HMRC has thrown up some practical hurdles to the devolution of tax-raising powers to the Scottish government.
In recent weeks MSPs at Holyrood have been holding hearings on the practical implications of the Scotland Act that have highlighted a number of concerns for HMRC and the accountancy profession.
HMRC is under no obligation to collect any new levy imposed by a Scottish government, the committee heard. For operational reasons, the tax department can veto requests to collect new landfill and property taxes if they differ too greatly from the UK system. HMRC can also charge between £3m and £8m for annual administration costs, as detailed in regulatory impact assessments of the proposed measures.

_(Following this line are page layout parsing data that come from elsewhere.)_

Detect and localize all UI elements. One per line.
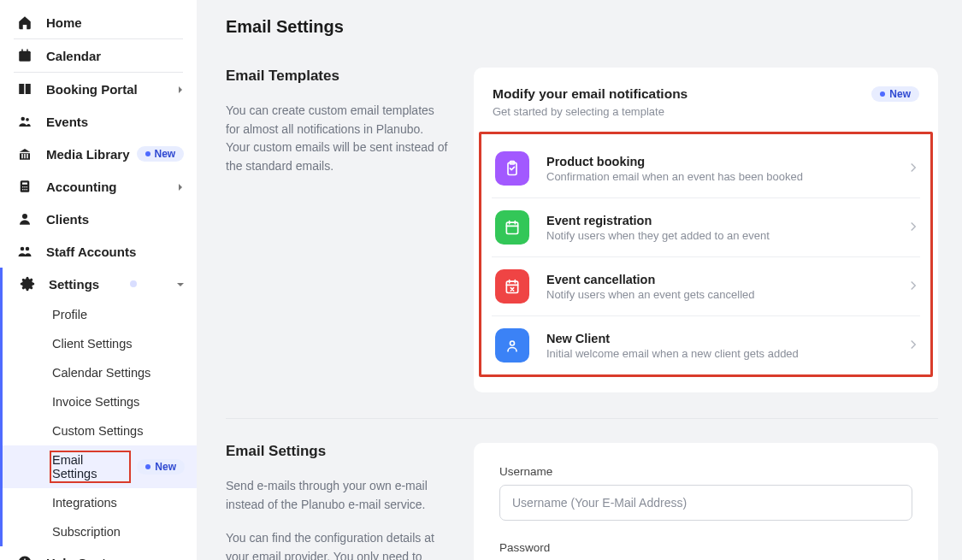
svg-point-16 [24,189,26,191]
chevron-right-icon [910,220,917,235]
home-icon [15,15,34,30]
section-desc-smtp: Send e-mails through your own e-mail ins… [226,477,448,514]
sidebar-item-clients[interactable]: Clients [0,203,197,235]
sidebar-sub-label: Subscription [52,525,121,539]
sidebar-label: Media Library [46,147,130,162]
sidebar-subitem-profile[interactable]: Profile [3,300,197,329]
username-input[interactable] [499,485,912,521]
svg-rect-7 [21,154,23,158]
sidebar-label: Booking Portal [46,82,138,97]
svg-point-20 [26,247,30,251]
section-desc-smtp-2: You can find the configuration details a… [226,529,448,560]
chevron-right-icon [910,338,917,353]
new-badge: New [137,459,185,475]
sidebar-label: Clients [46,212,89,227]
sidebar-sub-label: Calendar Settings [52,366,150,380]
sidebar-item-events[interactable]: Events [0,105,197,138]
sidebar-sub-label: Email Settings [52,453,128,480]
clipboard-icon [495,151,529,186]
sidebar-subitem-client-settings[interactable]: Client Settings [3,329,197,358]
svg-point-14 [27,186,28,188]
template-row-event-registration[interactable]: Event registrationNotify users when they… [492,198,920,257]
template-title: Event cancellation [546,273,910,286]
sidebar-sub-label: Invoice Settings [52,395,139,409]
sidebar-label: Home [46,15,82,30]
sidebar-subitem-calendar-settings[interactable]: Calendar Settings [3,358,197,387]
template-title: Event registration [546,214,910,227]
sidebar-subitem-email-settings[interactable]: Email SettingsNew [3,445,197,488]
sidebar-label: Help Center [46,556,118,561]
info-icon [15,555,34,560]
password-label: Password [499,541,912,554]
chevron-right-icon [176,556,185,561]
sidebar-item-media-library[interactable]: Media LibraryNew [0,138,197,170]
chevron-right-icon [910,161,917,176]
sidebar-sub-label: Client Settings [52,337,133,351]
template-row-event-cancellation[interactable]: Event cancellationNotify users when an e… [492,257,920,316]
sidebar: HomeCalendarBooking PortalEventsMedia Li… [0,0,197,560]
staff-icon [15,244,34,259]
divider [226,418,938,419]
template-subtitle: Initial welcome email when a new client … [546,347,910,360]
sidebar-label: Accounting [46,180,117,194]
dot-indicator [130,280,137,287]
svg-point-5 [26,118,29,121]
calc-icon [15,179,34,194]
sidebar-item-booking-portal[interactable]: Booking Portal [0,73,197,105]
sidebar-subitem-invoice-settings[interactable]: Invoice Settings [3,387,197,416]
svg-point-18 [22,214,27,219]
svg-rect-6 [20,152,30,154]
username-label: Username [499,465,912,478]
sidebar-subitem-custom-settings[interactable]: Custom Settings [3,416,197,445]
svg-rect-27 [506,281,517,292]
svg-point-28 [511,341,515,345]
svg-point-13 [24,186,26,188]
sidebar-sub-label: Custom Settings [52,424,143,438]
page-title: Email Settings [226,17,938,37]
sidebar-sub-label: Profile [52,308,87,321]
card-title: Modify your email notifications [493,86,688,102]
sidebar-item-calendar[interactable]: Calendar [14,39,183,73]
chevron-down-icon [176,277,185,292]
calendar-icon [15,48,34,63]
sidebar-item-home[interactable]: Home [14,6,183,39]
chevron-right-icon [176,82,185,97]
svg-point-17 [27,189,28,191]
sidebar-item-settings[interactable]: Settings [3,268,197,300]
section-heading-smtp: Email Settings [226,443,448,460]
svg-point-12 [22,186,24,188]
template-subtitle: Confirmation email when an event has bee… [546,170,910,183]
sidebar-item-help-center[interactable]: Help Center [0,546,197,560]
svg-rect-11 [22,183,27,185]
sidebar-subitem-integrations[interactable]: Integrations [3,488,197,517]
cal-icon [495,210,529,245]
book-icon [15,81,34,97]
svg-point-15 [22,189,24,191]
user-icon [15,211,34,227]
section-heading-templates: Email Templates [226,68,448,85]
gear-icon [18,276,37,292]
templates-highlight-box: Product bookingConfirmation email when a… [479,132,933,377]
chevron-right-icon [910,279,917,294]
sidebar-label: Settings [49,277,99,292]
template-row-new-client[interactable]: New ClientInitial welcome email when a n… [492,316,920,374]
template-title: New Client [546,332,910,345]
templates-card: Modify your email notifications New Get … [474,68,938,392]
svg-rect-8 [24,154,26,158]
svg-rect-2 [21,50,23,53]
cal-x-icon [495,269,529,304]
svg-rect-9 [27,154,28,158]
svg-rect-3 [27,50,28,53]
template-row-product-booking[interactable]: Product bookingConfirmation email when a… [492,139,920,198]
svg-point-4 [21,117,26,121]
smtp-form-card: Username Password [474,443,938,560]
section-desc-templates: You can create custom email templates fo… [226,102,448,176]
main-content: Email Settings Email Templates You can c… [197,0,962,560]
template-title: Product booking [546,155,910,168]
sidebar-subitem-subscription[interactable]: Subscription [3,517,197,546]
card-subtitle: Get started by selecting a template [474,105,938,128]
sidebar-item-accounting[interactable]: Accounting [0,170,197,203]
users-icon [15,114,34,129]
new-badge: New [137,146,185,162]
sidebar-item-staff-accounts[interactable]: Staff Accounts [0,235,197,268]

Sarah Walker, deputy director and head of the devolution team at HMRC, told the Scottish parliament’s finance committee, “The way the Act is set up, the Scottish Government have a choice of whether to ask us to operate the devolved taxes, and we have freedom whether we agree or not,” the Ayrshire Post reported recently.
“So it is completely open whether they want us to do it, and equally whether we feel we can do it, fitting in with our existing business.”

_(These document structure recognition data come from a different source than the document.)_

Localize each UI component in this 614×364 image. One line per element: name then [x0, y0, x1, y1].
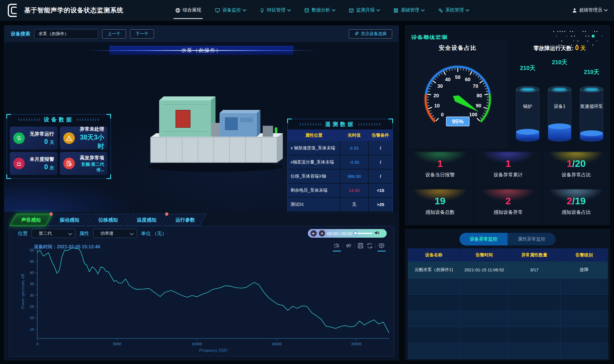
unit-label: 单位 （无）: [141, 230, 167, 237]
svg-text:100: 100: [469, 112, 477, 117]
chevron-down-icon: [466, 8, 469, 12]
svg-text:80: 80: [477, 93, 482, 98]
tab-run-params[interactable]: 运行参数: [164, 214, 207, 226]
table-row: x 轴加速度值_泵体末端0.33/: [288, 141, 392, 155]
nav-item-overview[interactable]: 综合展现: [175, 0, 201, 21]
position-label: 位置: [18, 230, 28, 237]
svg-text:30: 30: [30, 293, 34, 298]
volume-icon[interactable]: [374, 230, 380, 237]
3d-viewport[interactable]: 水泵（勿操作）: [4, 42, 398, 212]
decor-dots: [359, 123, 380, 125]
alarm-table: 设备名称 告警时间 异常属性数量 告警级别 云酷水泵（勿操作1) 2021-01…: [408, 248, 608, 359]
table-row[interactable]: 云酷水泵（勿操作1) 2021-01-15 11:06:52 3/17 故障: [408, 262, 608, 278]
chevron-down-icon: [243, 8, 246, 12]
volume-slider[interactable]: [354, 233, 372, 234]
prev-device-button[interactable]: 上一个: [102, 29, 126, 39]
tab-device-alarm[interactable]: 设备异常监控: [459, 233, 508, 245]
stat-sensor-total: 19 感知设备总数: [408, 189, 472, 223]
telemetry-table: 属性位置 实时值 告警条件 x 轴加速度值_泵体末端0.33/ x轴直流分量_泵…: [288, 129, 392, 212]
table-row: 剩余电压_泵体末端14.00<15: [288, 183, 392, 197]
tab-vibration[interactable]: 振动感知: [48, 214, 91, 226]
frame-corner: [287, 119, 292, 123]
tank-device1: 210天 设备1: [544, 54, 575, 143]
tab-temperature[interactable]: 温度感知: [125, 214, 168, 226]
svg-text:70: 70: [473, 83, 478, 89]
nav-item-data-analysis[interactable]: 数据分析: [304, 0, 335, 21]
chevron-down-icon: [287, 8, 291, 12]
nav-item-monthly-report[interactable]: 监测月报: [349, 0, 380, 21]
sense-tabs: 声音感知 振动感知 位移感知 温度感知 运行参数: [13, 214, 206, 226]
tab-attribute-alarm[interactable]: 属性异常监控: [508, 233, 556, 245]
svg-text:0: 0: [441, 112, 444, 117]
tab-displacement[interactable]: 位移感知: [87, 214, 130, 226]
table-row: 位移_泵体首端X轴686.00/: [288, 169, 392, 183]
left-panel: 设备搜索 上一个 下一个 关注设备选择 水泵（勿操作）: [4, 25, 399, 360]
stat-abnormal-ratio: 1/20 设备异常占比: [544, 152, 609, 186]
svg-text:40: 40: [30, 270, 34, 275]
next-device-button[interactable]: 下一个: [130, 29, 154, 39]
overall-monitor-panel: 设备整体监测 安全设备占比 010203040506070809010095% …: [405, 25, 610, 225]
server-icon: [393, 8, 398, 13]
nav-item-system-mgmt[interactable]: 系统管理: [438, 0, 469, 21]
check-cycle-icon: [13, 132, 25, 144]
sound-sense-section: 位置 第二代 属性 功率谱 单位 （无） ▶ ■ 00:00 / 00:00 采…: [9, 226, 394, 357]
alarm-tabs: 设备异常监控 属性异常监控: [459, 233, 556, 245]
stop-button[interactable]: ■: [319, 230, 325, 237]
search-input[interactable]: [34, 29, 98, 39]
table-row: x轴直流分量_泵体末端-4.30/: [288, 155, 392, 169]
frame-corner: [6, 114, 11, 119]
tank-slurry-pump: 210天 浆液循环泵: [576, 54, 607, 143]
focus-device-button[interactable]: 关注设备选择: [349, 29, 392, 39]
tank-cylinder: [513, 85, 543, 143]
nav-menu: 综合展现 设备监控 特征管理 数据分析 监测月报 基础管理: [175, 0, 469, 21]
tank-boiler: 210天 锅炉: [512, 54, 543, 143]
database-icon: [304, 8, 309, 13]
user-name: 超级管理员: [579, 7, 602, 13]
alert-dot: [49, 212, 53, 216]
svg-text:30: 30: [437, 83, 443, 89]
user-icon: [572, 8, 577, 13]
attribute-label: 属性: [79, 230, 89, 237]
table-header-row: 设备名称 告警时间 异常属性数量 告警级别: [408, 248, 608, 262]
alert-dot: [165, 212, 169, 216]
nav-item-device-monitor[interactable]: 设备监控: [215, 0, 246, 21]
stat-card-normal-run: 无异常运行 0 天: [10, 127, 58, 150]
attribute-select[interactable]: 功率谱: [93, 229, 137, 238]
search-label: 设备搜索: [11, 31, 30, 37]
table-row: [408, 278, 608, 294]
table-row: [408, 343, 608, 359]
stat-card-frequent-issue: 高发异常项 音频-第二代传...: [60, 152, 108, 175]
audio-player: ▶ ■ 00:00 / 00:00: [308, 229, 387, 238]
zero-fault-title: 零故障运行天数: 0 天: [511, 44, 609, 52]
pump-3d-model: [139, 83, 286, 175]
chevron-down-icon: [421, 8, 425, 12]
svg-text:5000: 5000: [113, 342, 121, 346]
device-title: 水泵（勿操作）: [181, 47, 222, 54]
stat-card-monthly-alarm: 本月度报警 0 次: [10, 152, 58, 175]
dashboard: 基于智能声学的设备状态监测系统 综合展现 设备监控 特征管理 数据分析 监测月报: [0, 0, 614, 364]
nav-item-feature-mgmt[interactable]: 特征管理: [260, 0, 290, 21]
play-button[interactable]: ▶: [310, 230, 317, 237]
svg-text:0: 0: [36, 342, 38, 346]
frame-corner: [6, 174, 11, 179]
table-row: 温度_泵体末端23.75<=25: [288, 211, 392, 212]
svg-text:10000: 10000: [192, 342, 202, 346]
table-row: [408, 310, 608, 327]
svg-text:15: 15: [30, 327, 34, 331]
position-select[interactable]: 第二代: [32, 229, 75, 238]
slider-thumb[interactable]: [354, 231, 357, 235]
tanks-card: 零故障运行天数: 0 天 210天 锅炉 210天 设备1 210天 浆液循环泵: [511, 39, 609, 148]
stat-sensor-ratio: 2/19 感知设备占比: [544, 189, 609, 223]
user-menu[interactable]: 超级管理员: [572, 7, 607, 13]
chevron-down-icon: [332, 8, 335, 12]
table-row: 测试51无>25: [288, 197, 392, 211]
device-data-panel: 设备数据 无异常运行 0 天 异常未: [7, 114, 111, 179]
table-row: [408, 327, 608, 343]
chevron-down-icon: [376, 8, 380, 12]
chevron-down-icon: [604, 8, 608, 12]
nav-item-base-mgmt[interactable]: 基础管理: [393, 0, 424, 21]
svg-text:40: 40: [445, 77, 451, 82]
frame-corner: [388, 119, 393, 123]
tab-sound[interactable]: 声音感知: [9, 214, 53, 226]
chart-controls: 位置 第二代 属性 功率谱 单位 （无） ▶ ■ 00:00 / 00:00: [9, 226, 394, 241]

A study of Scotland’s tax future published by ICAS queried the implications of progressive and flat based tax rates and asked who would be responsible for running the Scottish tax system.
PKF, meanwhile, warned that a separate rate of income tax in Scotland could turn the country into a UK tax haven as wealthy people sought to establish residence north of the border. Working out residency for those with houses in Scotland and elsewhere could prove difficult, according to PKF tax partner Neil Whyte.
“As there are no border controls between England and Scotland, there is no way of verifying how many days are spent in either jurisdiction. As a result, it’s possible that an individual may decide residency based on the most favourable level of taxation,” he said.